Plus concrètement, la marque tire son inspiration première d’un recueil de photos du même nom. Après avoir passé quelque temps à capturer la scène skate de Ventura et Huntington Beach sur pellicule, Ragazzi a publié Palm Angels chez Rizzoli avant de décider de lancer sa collection à saveur So-Cal, en direct de Milan. « Je tiens à ce concept de métissage, à unir ma sensibilité italienne à la sensibilité américaine », explique Ragazzi. « J’ai passé environ la moitié de ma vie en Amérique. J’aime l’idée de ramener un peu de cette culture américaine en Italie. » Avant de lancer officiellement Palm Angels à l’automne 2015, Ragazzi a cumulé les petites collabos avec des marques telles que Mykita, Nick Fouquet, et Marcelo Burlon.

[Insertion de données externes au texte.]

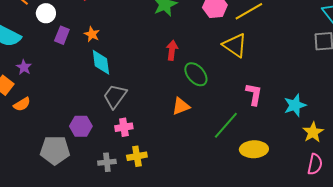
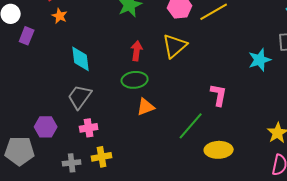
orange star: (92, 34) -> (60, 16), moved
yellow triangle: (235, 45) -> (175, 46), moved, turned 44
cyan diamond: (101, 62) -> (81, 59), moved
green ellipse: (196, 74) -> (135, 80), moved, turned -55
cyan star: (295, 105) -> (260, 60), moved

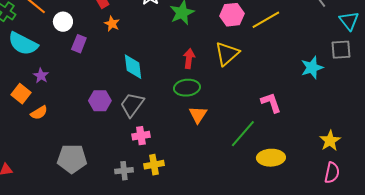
pink L-shape: (219, 95) -> (271, 103), turned -30
orange triangle: (146, 107) -> (198, 115), turned -36
purple hexagon: (46, 127) -> (100, 101), moved

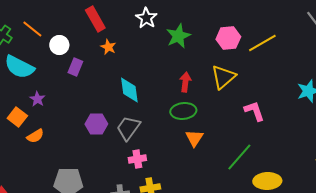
pink L-shape: (271, 103) -> (254, 111), moved

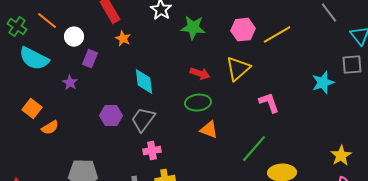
green star: (178, 36) -> (193, 28), turned 30
red arrow: (185, 82) -> (200, 74), turned 102
purple star: (37, 99) -> (70, 83), moved
orange triangle: (194, 138) -> (209, 130), turned -42

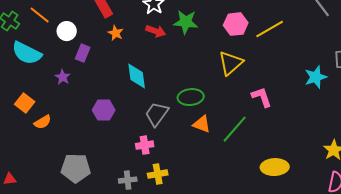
red arrow: (200, 74) -> (156, 31), moved
gray trapezoid: (143, 120) -> (157, 114), moved
green line: (254, 149) -> (235, 129), moved

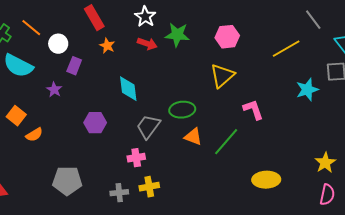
yellow line: (270, 29) -> (286, 49), moved

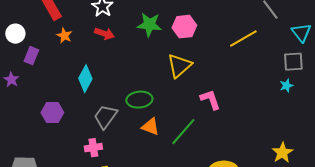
green star: (177, 35) -> (149, 25), moved
cyan diamond: (128, 89) -> (85, 79), turned 36
cyan star: (307, 90) -> (286, 86), moved, size x0.6

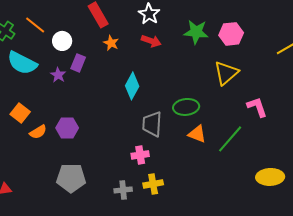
purple star: (11, 80) -> (58, 75), moved
purple hexagon: (52, 113) -> (67, 128), moved
gray trapezoid: (105, 117) -> (152, 124), turned -32

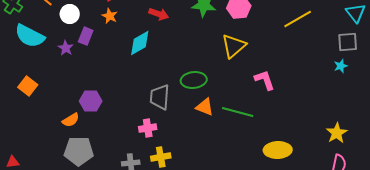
orange star: (111, 43) -> (110, 16), moved
cyan diamond: (132, 86) -> (140, 43), moved, turned 32
purple hexagon: (67, 128) -> (91, 101), moved
orange semicircle: (38, 132) -> (71, 120), moved
green line: (230, 139) -> (238, 112), turned 64

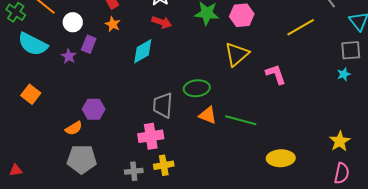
pink L-shape: (265, 80) -> (276, 74), moved
pink cross: (148, 128) -> (151, 136), size x1.4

Les pièces décontractées et irrévérencieuses de Palm Angels englobent l’esprit de L.A., ses volutes de fumée et, bien sûr, sa sous-culture skate, à grand renfort de typographies audacieuses et de références grunge. Empreint d’une saveur anarchique, l’un des emblèmes de Palm Angels est tiré d’une des photos préférées de Ragazzi, montrant un palmier consumé par les flammes. On a pu voir cette image un peu partout lors du défilé de sa collection automne 2017, notamment sur les vêtements eux-mêmes – pantalons évasés, pulls à capuche, chaînes et masques – traduisant les velléités anti-establishment de la marque.

Ragazzi a l’habitude de sortir de la norme, lui qui refuse de s’identifier à un lieu précis. Il partage son temps entre la Floride et l’Italie, le tout ponctué de nombreuses escales au Château Marmont ou au Beverly Hills Hotel de L.A. – où il se rend pour faire ce que la plupart des gens font là-bas : profiter de la vie. Bien qu’il se considère comme un étranger, quelle que soit la ville qu’il visite, il trouve dans ce mouvement constant entre L.A. et Milan de quoi renouveler et dynamiser sans cesse sa vision de chacune. Un peu du soleil et du désordre de L.A., un peu de la sophistication haute couture de Milan : le résultat est aussi étrange qu’exaltant – un peu comme si l’on tirait une bouffée de joint tout en buvant un bon espresso italien.